Indeed, the Target incidents weren’t that surprising given that Verizon, for example, tallied and analyzed 47,000 security incidents and 670 confirmed data breaches impacting a number of businesses and industries in its 2013 data breach investigations report. The ongoing study has logged more than 2,500 data breaches and 1.1 billion compromised records over nine years.

“Security is better than we’ve had in the past, but not good enough to address what we’ll face in the future.” –Andrea Matwyshyn

The 2013 report, which looks at incidents from 2012, is put together with the cooperation of partners across various industries and nations to conduct forensic analysis on security issues. The incidents covered in the report spanned 27 countries and multiple industries, with 37% impacting financial institutions, 24% at retail establishments, 20% at manufacturing, transportation and utility companies, and 20% at information and professional services firms. According to the report, 92% of the attacks were perpetrated by outsiders to the entities being targeted.

But the Target breach — which caused the company’s sales to soften “meaningfully” after it was made public, Steinhafel said in a statement — put security concerns front and center for many, and illustrates how organized crime networks have used technology to create armies of attack programs and launched marketplaces where stolen data is bought and sold. “Ultimately, companies will have to get their acts together because there can be real brand damage,” says Wharton marketing professor David Bell.

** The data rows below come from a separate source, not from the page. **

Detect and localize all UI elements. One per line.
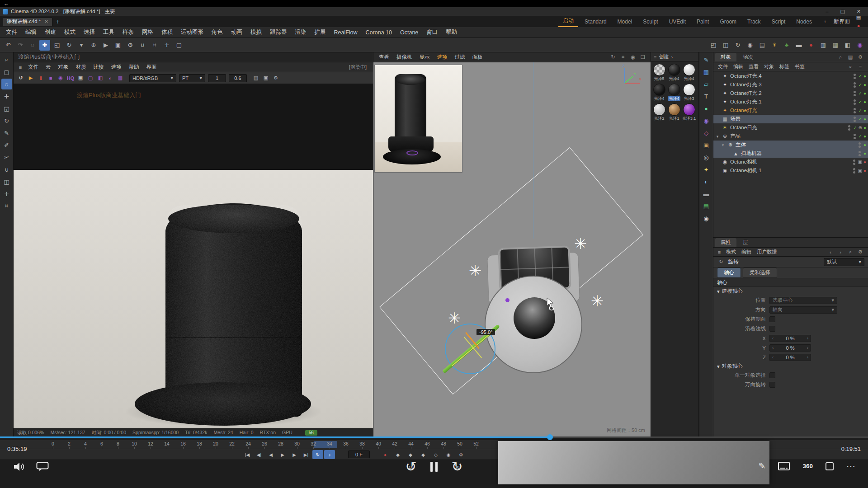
save-image-icon[interactable]: ▤ [251,74,260,83]
material-thumbnail[interactable]: 光泽4 [667,83,681,102]
viewport-menu-item[interactable]: 选项 [434,52,451,62]
burger-icon[interactable]: ≡ [856,63,864,71]
octane-menu-item[interactable]: 帮助 [125,62,143,72]
record-button[interactable]: ● [380,450,391,459]
burger-icon[interactable]: ≡ [16,63,24,71]
viewport-zoom-icon[interactable]: ⌕ [1,54,12,65]
tab-takes[interactable]: 场次 [737,53,759,61]
knife-tool-icon[interactable]: ✂ [1,152,12,163]
octane-render-view[interactable]: 渡煊Plus版商业基础入门 [14,84,373,428]
axis-tool-icon[interactable]: ✛ [1,188,12,199]
object-tags[interactable]: ▣● [858,160,867,164]
menu-item[interactable]: 工具 [99,27,118,38]
layout-tab[interactable]: Standard [580,16,611,27]
sun-icon[interactable]: ☀ [769,40,780,51]
eye-icon[interactable]: ◉ [745,40,755,51]
object-tags[interactable]: ✓● [859,108,866,113]
material-thumbnail[interactable]: 光泽4 [652,83,666,102]
material-thumbnail[interactable]: 光泽4 [682,63,696,82]
object-tags[interactable]: ✓● [859,91,866,96]
octane-light-gizmo-icon[interactable]: ✳ [571,235,590,253]
cube-primitive-icon[interactable]: ▦ [701,66,712,77]
coordinate-system-icon[interactable]: ⊕ [88,40,99,51]
viewport-camera-icon[interactable]: ◉ [629,53,637,61]
mirror-tool-icon[interactable]: ◫ [1,176,12,187]
menu-item[interactable]: 创建 [41,27,60,38]
copy-image-icon[interactable]: ▣ [261,74,270,83]
material-thumbnail[interactable]: 光泽1 [667,103,681,122]
render-picture-icon[interactable]: ▣ [113,40,123,51]
menu-item[interactable]: 窗口 [422,27,442,38]
visibility-dots[interactable] [854,99,856,105]
octane-light-gizmo-icon[interactable]: ✳ [466,262,484,280]
object-manager-menu-item[interactable]: 查看 [746,62,761,71]
volume-icon[interactable] [14,462,25,471]
visibility-dots[interactable] [848,125,850,131]
along-normals-checkbox[interactable] [769,326,775,332]
menu-item[interactable]: 编辑 [21,27,41,38]
forward-30-button[interactable]: ↻ 30 [449,459,465,474]
keyframe-position-icon[interactable]: ◆ [392,450,403,459]
light-icon[interactable]: ✦ [701,164,712,175]
preset-dropdown[interactable]: 默认 ▾ [824,258,864,266]
visibility-dots[interactable] [853,168,855,174]
octane-light-gizmo-icon[interactable]: ✳ [445,309,463,327]
node-icon[interactable]: ◧ [842,40,853,51]
keyframe-rotation-icon[interactable]: ◆ [418,450,429,459]
plane-primitive-icon[interactable]: ▱ [701,79,712,89]
visibility-dots[interactable] [853,160,855,165]
pause-button[interactable] [430,461,438,472]
object-tags[interactable]: ✓● [859,134,866,139]
viewport-sync-icon[interactable]: ↻ [609,53,617,61]
menu-item[interactable]: 跟踪器 [266,27,291,38]
tab-soft-selection[interactable]: 柔和选择 [743,267,777,278]
object-row[interactable]: ✦ Octane灯光.4 ✓● [713,72,868,80]
layout-tab[interactable]: Paint [692,16,713,27]
field-icon[interactable]: ◉ [701,115,712,126]
octane-menu-item[interactable]: 界面 [143,62,160,72]
menu-item[interactable]: 文件 [2,27,21,38]
object-tags[interactable]: ▣● [858,168,867,173]
viewport-canvas[interactable]: ✳ ✳ ✳ ✳ -95.0° [373,62,651,436]
volume-icon[interactable]: ● [701,103,712,114]
history-forward-icon[interactable]: › [836,248,844,256]
viewport-menu-item[interactable]: 摄像机 [393,52,416,62]
octane-pause-icon[interactable]: ‖ [36,74,45,83]
increment-icon[interactable]: › [807,345,808,350]
more-options-icon[interactable]: ⋯ [846,464,855,469]
chat-bubble-icon[interactable] [36,462,49,471]
colorspace-dropdown[interactable]: HDR/sRGB ▾ [129,74,176,82]
menu-item[interactable]: 渲染 [291,27,311,38]
object-row[interactable]: ✦ Octane灯光.2 ✓● [713,89,868,98]
keyframe-param-icon[interactable]: ◇ [430,450,441,459]
tab-axis[interactable]: 轴心 [717,267,741,278]
film-region-icon[interactable]: ◧ [96,74,105,83]
exposure-field[interactable]: 0.6 [229,74,247,82]
menu-item[interactable]: 动画 [227,27,246,38]
octane-menu-item[interactable]: 对象 [55,62,72,72]
scale-tool-icon[interactable]: ◱ [52,40,62,51]
back-arrow-icon[interactable]: ← [4,0,9,7]
visibility-dots[interactable] [854,108,856,113]
live-selection-icon[interactable]: ◌ [27,40,38,51]
sync-icon[interactable]: ↻ [732,40,743,51]
screen-icon[interactable]: ▬ [793,40,804,51]
menu-item[interactable]: 角色 [208,27,227,38]
expand-arrow-icon[interactable]: ▾ [721,143,725,147]
brush-tool-icon[interactable]: ✐ [1,140,12,150]
object-manager-menu-item[interactable]: 对象 [761,62,777,71]
object-tags[interactable]: ✓● [859,99,866,104]
material-thumbnail[interactable]: 光泽5 [652,63,666,82]
viewport-menu-item[interactable]: 过滤 [451,52,469,62]
octane-restart-icon[interactable]: ↺ [16,74,25,83]
layout-tab[interactable]: 启动 [558,16,578,27]
prev-frame-button[interactable]: ◀ [265,450,276,459]
sky-icon[interactable]: ◐ [701,176,712,187]
move-tool-icon[interactable]: ✚ [1,91,12,102]
mode-360-button[interactable]: 360 [802,463,813,469]
search-icon[interactable]: ⌕ [836,53,844,61]
octane-menu-item[interactable]: 材质 [72,62,90,72]
object-row[interactable]: ◉ Octane相机 ▣● [713,158,868,166]
object-manager-menu-item[interactable]: 编辑 [731,62,746,71]
play-button[interactable]: ▶ [277,450,288,459]
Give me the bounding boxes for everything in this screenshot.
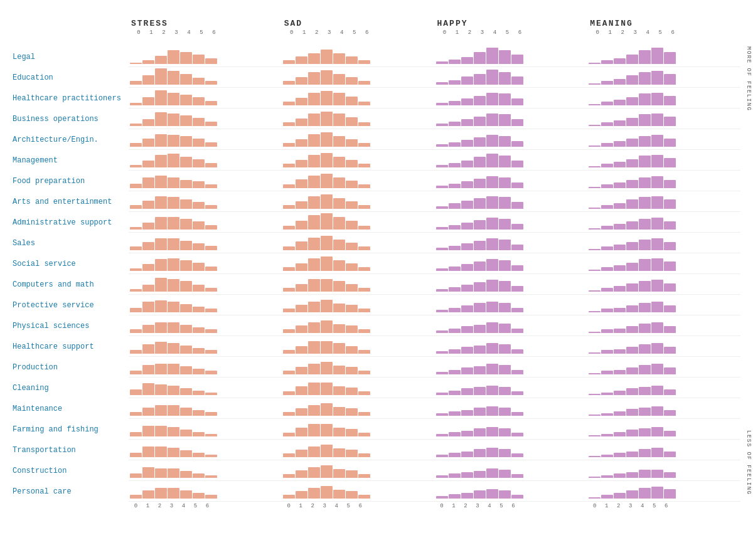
bar-segment — [449, 267, 461, 271]
bar-segment — [205, 267, 217, 271]
bar-segment — [436, 206, 448, 209]
bar-segment — [168, 114, 179, 126]
bottom-axis-label: 2 — [307, 503, 319, 509]
bar-segment — [142, 60, 154, 64]
bar-segment — [486, 448, 498, 457]
bar-segment — [474, 325, 486, 333]
bar-segment — [358, 246, 370, 250]
bar-segment — [283, 474, 295, 478]
bar-segment — [499, 156, 511, 167]
bar-segment — [155, 176, 167, 188]
bar-segment — [333, 136, 345, 147]
bar-segment — [474, 137, 486, 147]
bar-segment — [168, 154, 179, 167]
bar-segment — [461, 77, 473, 85]
row-chart — [587, 295, 740, 315]
bar-segment — [283, 226, 295, 230]
bar-segment — [614, 79, 626, 85]
bar-segment — [486, 489, 498, 499]
bar-segment — [651, 135, 663, 147]
bar-segment — [639, 136, 651, 147]
bar-segment — [499, 365, 511, 374]
bar-segment — [626, 199, 638, 209]
axis-label: 6 — [514, 29, 526, 36]
bar-segment — [142, 344, 154, 354]
bar-segment — [589, 104, 601, 105]
row-chart — [587, 398, 740, 419]
bar-segment — [601, 413, 613, 416]
bar-segment — [486, 322, 498, 333]
bar-segment — [589, 290, 601, 292]
bar-segment — [461, 431, 473, 436]
bar-segment — [511, 412, 523, 416]
feeling-title-sad: SAD — [284, 19, 302, 28]
bar-segment — [142, 139, 154, 147]
bar-segment — [486, 364, 498, 374]
bar-segment — [308, 383, 320, 395]
bar-segment — [180, 304, 192, 312]
bar-segment — [283, 309, 295, 312]
bar-segment — [461, 493, 473, 499]
bar-segment — [664, 410, 676, 416]
bar-segment — [130, 124, 142, 126]
bar-segment — [142, 264, 154, 271]
bar-segment — [296, 77, 307, 85]
bar-segment — [499, 219, 511, 230]
bar-segment — [130, 350, 142, 354]
bar-segment — [449, 349, 461, 354]
row-chart — [129, 46, 282, 67]
bar-segment — [589, 456, 601, 457]
bar-segment — [436, 289, 448, 292]
bar-segment — [436, 61, 448, 64]
bar-segment — [358, 143, 370, 147]
bar-segment — [205, 288, 217, 292]
bar-segment — [601, 393, 613, 395]
bar-segment — [296, 119, 307, 126]
bar-segment — [308, 53, 320, 64]
bar-segment — [614, 473, 626, 478]
axis-label: 2 — [616, 29, 629, 36]
bar-segment — [626, 490, 638, 499]
bar-segment — [283, 433, 295, 436]
row-chart — [129, 233, 282, 253]
bar-segment — [130, 205, 142, 209]
bar-segment — [205, 329, 217, 333]
bar-segment — [651, 302, 663, 312]
bar-segment — [130, 165, 142, 167]
bar-segment — [130, 495, 142, 499]
row-chart — [435, 108, 588, 129]
bar-segment — [589, 270, 601, 271]
bar-segment — [168, 197, 179, 209]
bar-segment — [130, 103, 142, 105]
bar-segment — [142, 490, 154, 499]
bar-segment — [449, 391, 461, 395]
bar-segment — [193, 432, 205, 436]
bar-segment — [321, 486, 333, 499]
bar-segment — [142, 365, 154, 374]
bar-segment — [180, 115, 192, 126]
row-chart — [435, 378, 588, 398]
bar-segment — [346, 117, 358, 126]
feeling-header-sad: SAD0123456 — [282, 19, 435, 46]
bar-segment — [333, 281, 345, 292]
occupation-label: Sales — [13, 233, 129, 253]
occupation-label: Transportation — [13, 440, 129, 460]
axis-label: 0 — [286, 29, 298, 36]
feeling-header-stress: STRESS0123456 — [129, 19, 282, 46]
bar-segment — [180, 366, 192, 374]
bar-segment — [449, 329, 461, 333]
bar-segment — [664, 262, 676, 271]
bar-segment — [333, 407, 345, 416]
row-chart — [282, 129, 435, 150]
row-chart — [587, 274, 740, 295]
bar-segment — [333, 53, 345, 64]
bar-segment — [626, 159, 638, 167]
bar-segment — [511, 141, 523, 147]
bar-segment — [614, 493, 626, 499]
bar-segment — [601, 205, 613, 209]
bar-segment — [142, 383, 154, 395]
bar-segment — [296, 284, 307, 292]
bar-segment — [651, 364, 663, 374]
occupation-label: Farming and fishing — [13, 419, 129, 440]
bar-segment — [664, 347, 676, 354]
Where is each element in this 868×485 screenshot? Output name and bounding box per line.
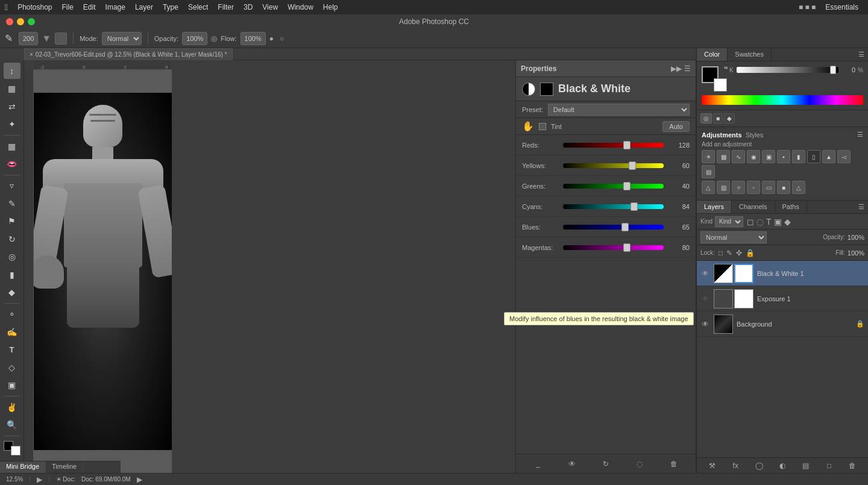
status-arrow-btn[interactable]: ▶	[37, 475, 42, 484]
layers-filter-smart-icon[interactable]: ◆	[784, 217, 791, 227]
adj-colorbalance-icon[interactable]: ▮	[792, 150, 805, 163]
minimize-button[interactable]	[17, 18, 24, 25]
lock-all-icon[interactable]: 🔒	[746, 249, 755, 257]
brush-tool-icon[interactable]: ✎	[5, 33, 13, 44]
blend-mode-select[interactable]: Normal	[700, 231, 767, 243]
tab-timeline[interactable]: Timeline	[46, 462, 83, 473]
prop-visibility-btn[interactable]: ◌	[634, 458, 646, 470]
add-layer-style-btn[interactable]: fx	[729, 460, 741, 472]
menu-window[interactable]: Window	[283, 0, 318, 14]
prop-expand-icon[interactable]: ▶▶	[671, 64, 682, 73]
prop-eye-btn[interactable]: 👁	[566, 458, 578, 470]
layers-panel-menu[interactable]: ☰	[855, 201, 868, 213]
prop-reset-btn[interactable]: ↻	[600, 458, 612, 470]
magentas-slider-track[interactable]	[563, 245, 664, 250]
layer-item-background[interactable]: 👁 Background 🔒	[697, 311, 868, 337]
adj-photo-icon[interactable]: ▲	[822, 150, 835, 163]
adj-threshold-icon[interactable]: ▿	[732, 181, 745, 194]
layers-filter-text-icon[interactable]: T	[766, 217, 772, 227]
path-tool[interactable]: ◇	[4, 359, 20, 375]
adj-hsl-icon[interactable]: ▪	[777, 150, 790, 163]
marquee-tool[interactable]: ▦	[4, 80, 20, 96]
layer-visibility-exposure[interactable]: 👁	[700, 294, 710, 304]
adj-solidcolor-icon[interactable]: ■	[777, 181, 790, 194]
blur-tool[interactable]: ◆	[4, 284, 20, 300]
yellows-thumb[interactable]	[629, 161, 636, 170]
prop-clip-btn[interactable]: ⎯	[532, 458, 544, 470]
cyans-slider-track[interactable]	[563, 204, 664, 209]
fg-bg-color[interactable]	[4, 441, 20, 455]
background-color[interactable]	[11, 446, 20, 455]
menu-view[interactable]: View	[257, 0, 283, 14]
k-slider-track[interactable]	[737, 67, 838, 73]
lasso-tool[interactable]: ⇄	[4, 98, 20, 114]
panel-strip-icon-3[interactable]: ◆	[724, 113, 735, 124]
move-tool[interactable]: ↕	[4, 63, 20, 79]
layer-item-exposure[interactable]: 👁 Exposure 1	[697, 286, 868, 311]
prop-menu-icon[interactable]: ☰	[684, 64, 691, 73]
prop-delete-btn[interactable]: 🗑	[668, 458, 680, 470]
text-tool[interactable]: T	[4, 342, 20, 358]
adj-colorlookup-icon[interactable]: ▤	[702, 165, 715, 178]
doc-tab[interactable]: × 02-03_Trevor606-Edit.psd @ 12.5% (Blac…	[24, 48, 233, 60]
pen-tool[interactable]: ✍	[4, 324, 20, 340]
tab-layers[interactable]: Layers	[697, 201, 732, 213]
new-adjustment-btn[interactable]: ◐	[776, 460, 788, 472]
hand-cursor-icon[interactable]: ✋	[522, 120, 534, 132]
tab-color[interactable]: Color	[697, 48, 728, 61]
adj-invert-icon[interactable]: △	[702, 181, 715, 194]
preset-select[interactable]: Default	[548, 104, 690, 116]
magentas-thumb[interactable]	[623, 243, 631, 252]
add-mask-btn[interactable]: ◯	[753, 460, 765, 472]
layer-visibility-bw[interactable]: 👁	[700, 269, 710, 278]
adj-channelmixer-icon[interactable]: ◅	[837, 150, 851, 163]
menu-select[interactable]: Select	[183, 0, 213, 14]
adj-pattern-icon[interactable]: △	[792, 181, 805, 194]
dodge-tool[interactable]: ⚬	[4, 306, 20, 322]
menu-image[interactable]: Image	[101, 0, 130, 14]
panel-strip-icon-2[interactable]: ■	[713, 113, 723, 124]
layers-filter-shape-icon[interactable]: ▣	[774, 217, 782, 227]
adjustments-tab[interactable]: Adjustments	[702, 131, 742, 139]
status-arrow-right[interactable]: ▶	[137, 475, 142, 484]
menu-layer[interactable]: Layer	[130, 0, 158, 14]
greens-thumb[interactable]	[623, 182, 631, 190]
menu-photoshop[interactable]: Photoshop	[13, 0, 57, 14]
reds-thumb[interactable]	[623, 141, 631, 149]
cyans-thumb[interactable]	[631, 202, 638, 211]
zoom-tool[interactable]: 🔍	[4, 417, 20, 433]
layers-filter-adj-icon[interactable]: ◌	[756, 217, 764, 227]
apple-menu[interactable]: 	[5, 2, 8, 12]
brush-picker-icon[interactable]: ▼	[42, 33, 51, 44]
adj-curves-icon[interactable]: ∿	[732, 150, 745, 163]
greens-slider-track[interactable]	[563, 184, 664, 189]
smoothing-icon[interactable]: ○	[280, 34, 284, 43]
menu-type[interactable]: Type	[158, 0, 183, 14]
lock-image-icon[interactable]: ✎	[726, 249, 732, 257]
opacity-value[interactable]: 100%	[182, 32, 207, 45]
adj-exposure-icon[interactable]: ◉	[747, 150, 760, 163]
eraser-tool[interactable]: ◎	[4, 249, 20, 265]
menu-edit[interactable]: Edit	[78, 0, 101, 14]
yellows-slider-track[interactable]	[563, 163, 664, 168]
styles-tab[interactable]: Styles	[746, 131, 764, 139]
lock-transparent-icon[interactable]: □	[719, 249, 723, 257]
color-spectrum[interactable]	[702, 95, 863, 105]
history-brush-tool[interactable]: ↻	[4, 231, 20, 247]
layers-kind-select[interactable]: Kind	[715, 216, 743, 227]
adjustments-menu-icon[interactable]: ☰	[857, 131, 863, 139]
hand-tool[interactable]: ✌	[4, 399, 20, 415]
tint-checkbox[interactable]	[539, 123, 546, 130]
essentials-dropdown[interactable]: Essentials	[820, 0, 863, 14]
delete-layer-btn[interactable]: 🗑	[846, 460, 858, 472]
flow-value[interactable]: 100%	[241, 32, 266, 45]
tab-mini-bridge[interactable]: Mini Bridge	[0, 462, 46, 473]
brush-size-btn[interactable]: 200	[19, 32, 38, 45]
adj-gradient-icon[interactable]: ▭	[762, 181, 775, 194]
crop-tool[interactable]: ▦	[4, 138, 20, 154]
maximize-button[interactable]	[28, 18, 35, 25]
color-panel-menu[interactable]: ☰	[855, 48, 868, 61]
eyedropper-tool[interactable]: 👄	[4, 155, 20, 172]
pressure-icon[interactable]: ●	[269, 34, 274, 43]
airbrush-icon[interactable]: ◎	[211, 34, 217, 43]
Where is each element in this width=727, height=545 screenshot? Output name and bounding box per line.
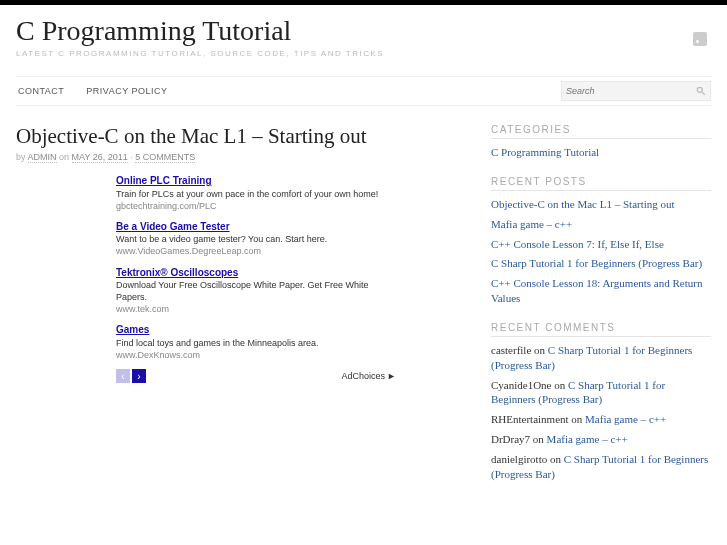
list-item: danielgirotto on C Sharp Tutorial 1 for … xyxy=(491,452,711,482)
rss-icon[interactable] xyxy=(693,32,707,46)
search-input[interactable] xyxy=(566,86,696,96)
ad-item: Games Find local toys and games in the M… xyxy=(116,323,396,361)
search-icon[interactable] xyxy=(696,86,706,96)
widget-recent-comments: RECENT COMMENTS casterfile on C Sharp Tu… xyxy=(491,322,711,482)
comment-post-link[interactable]: Mafia game – c++ xyxy=(547,433,628,445)
ad-next-button[interactable]: › xyxy=(132,369,146,383)
list-item: Objective-C on the Mac L1 – Starting out xyxy=(491,197,711,212)
comment-author: casterfile xyxy=(491,344,531,356)
widget-categories: CATEGORIES C Programming Tutorial xyxy=(491,124,711,160)
comment-author: RHEntertainment xyxy=(491,413,569,425)
ad-desc: Find local toys and games in the Minneap… xyxy=(116,337,396,349)
comment-on: on xyxy=(533,433,544,445)
comment-author: danielgirotto xyxy=(491,453,547,465)
widget-title: RECENT COMMENTS xyxy=(491,322,711,337)
post-comments-link[interactable]: 5 COMMENTS xyxy=(135,152,195,163)
list-item: casterfile on C Sharp Tutorial 1 for Beg… xyxy=(491,343,711,373)
list-item: C Sharp Tutorial 1 for Beginners (Progre… xyxy=(491,256,711,271)
sidebar: CATEGORIES C Programming Tutorial RECENT… xyxy=(491,124,711,498)
widget-recent-posts: RECENT POSTS Objective-C on the Mac L1 –… xyxy=(491,176,711,306)
ad-desc: Train for PLCs at your own pace in the c… xyxy=(116,188,396,200)
recent-post-link[interactable]: Mafia game – c++ xyxy=(491,218,572,230)
recent-post-link[interactable]: C++ Console Lesson 18: Arguments and Ret… xyxy=(491,277,702,304)
post-author[interactable]: ADMIN xyxy=(28,152,57,163)
comment-post-link[interactable]: Mafia game – c++ xyxy=(585,413,666,425)
nav-privacy-policy[interactable]: PRIVACY POLICY xyxy=(86,86,167,96)
comment-on: on xyxy=(571,413,582,425)
site-title[interactable]: C Programming Tutorial xyxy=(16,15,711,47)
adchoices-label: AdChoices xyxy=(342,370,386,382)
ad-item: Tektronix® Oscilloscopes Download Your F… xyxy=(116,266,396,316)
comment-author: DrDray7 xyxy=(491,433,530,445)
ad-title[interactable]: Be a Video Game Tester xyxy=(116,221,230,232)
post-title[interactable]: Objective-C on the Mac L1 – Starting out xyxy=(16,124,467,149)
list-item: Mafia game – c++ xyxy=(491,217,711,232)
comment-author: Cyanide1One xyxy=(491,379,551,391)
ad-url: www.DexKnows.com xyxy=(116,349,396,361)
ad-url: www.VideoGames.DegreeLeap.com xyxy=(116,245,396,257)
comment-on: on xyxy=(550,453,561,465)
recent-post-link[interactable]: Objective-C on the Mac L1 – Starting out xyxy=(491,198,675,210)
adchoices-link[interactable]: AdChoices ► xyxy=(342,370,396,382)
ad-prev-button[interactable]: ‹ xyxy=(116,369,130,383)
ad-url: gbctechtraining.com/PLC xyxy=(116,200,396,212)
ad-block: Online PLC Training Train for PLCs at yo… xyxy=(116,174,396,383)
site-subtitle: LATEST C PROGRAMMING TUTORIAL, SOURCE CO… xyxy=(16,49,711,58)
main-column: Objective-C on the Mac L1 – Starting out… xyxy=(16,124,467,498)
comment-on: on xyxy=(534,344,545,356)
list-item: C Programming Tutorial xyxy=(491,145,711,160)
list-item: DrDray7 on Mafia game – c++ xyxy=(491,432,711,447)
recent-post-link[interactable]: C Sharp Tutorial 1 for Beginners (Progre… xyxy=(491,257,702,269)
nav-bar: CONTACT PRIVACY POLICY xyxy=(16,76,711,106)
ad-title[interactable]: Online PLC Training xyxy=(116,175,212,186)
list-item: Cyanide1One on C Sharp Tutorial 1 for Be… xyxy=(491,378,711,408)
ad-title[interactable]: Tektronix® Oscilloscopes xyxy=(116,267,238,278)
comment-on: on xyxy=(554,379,565,391)
meta-sep: · xyxy=(130,152,133,162)
search-box[interactable] xyxy=(561,81,711,101)
post-date: MAY 26, 2011 xyxy=(72,152,128,163)
svg-point-0 xyxy=(697,87,702,92)
adchoices-icon: ► xyxy=(387,370,396,382)
widget-title: RECENT POSTS xyxy=(491,176,711,191)
post-meta: by ADMIN on MAY 26, 2011 · 5 COMMENTS xyxy=(16,152,467,162)
list-item: C++ Console Lesson 7: If, Else If, Else xyxy=(491,237,711,252)
meta-by: by xyxy=(16,152,26,162)
category-link[interactable]: C Programming Tutorial xyxy=(491,146,599,158)
ad-desc: Download Your Free Oscilloscope White Pa… xyxy=(116,279,396,303)
ad-item: Online PLC Training Train for PLCs at yo… xyxy=(116,174,396,212)
widget-title: CATEGORIES xyxy=(491,124,711,139)
svg-line-1 xyxy=(702,92,705,95)
ad-title[interactable]: Games xyxy=(116,324,149,335)
ad-url: www.tek.com xyxy=(116,303,396,315)
recent-post-link[interactable]: C++ Console Lesson 7: If, Else If, Else xyxy=(491,238,664,250)
nav-contact[interactable]: CONTACT xyxy=(18,86,64,96)
ad-desc: Want to be a video game tester? You can.… xyxy=(116,233,396,245)
meta-on: on xyxy=(59,152,69,162)
list-item: RHEntertainment on Mafia game – c++ xyxy=(491,412,711,427)
ad-item: Be a Video Game Tester Want to be a vide… xyxy=(116,220,396,258)
list-item: C++ Console Lesson 18: Arguments and Ret… xyxy=(491,276,711,306)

Unfortunately, firms may not know how to protect themselves, notes Matwyshyn. “There will have to be new security approaches from the technical and legal side. Security is better than we’ve had in the past, but not good enough to address what we’ll face in the future.”

One obvious way to improve security would be for banks and credit card issuers to adopt the so-called chip and PIN technology used in much of the European Union. The technology would replace the credit card’s traditional magnetic stripe which, along with the customer signature, are used by retailers for verification with a computer chip-embedded smart card that requires consumers to enter a PIN (personal identification number) to complete a transaction.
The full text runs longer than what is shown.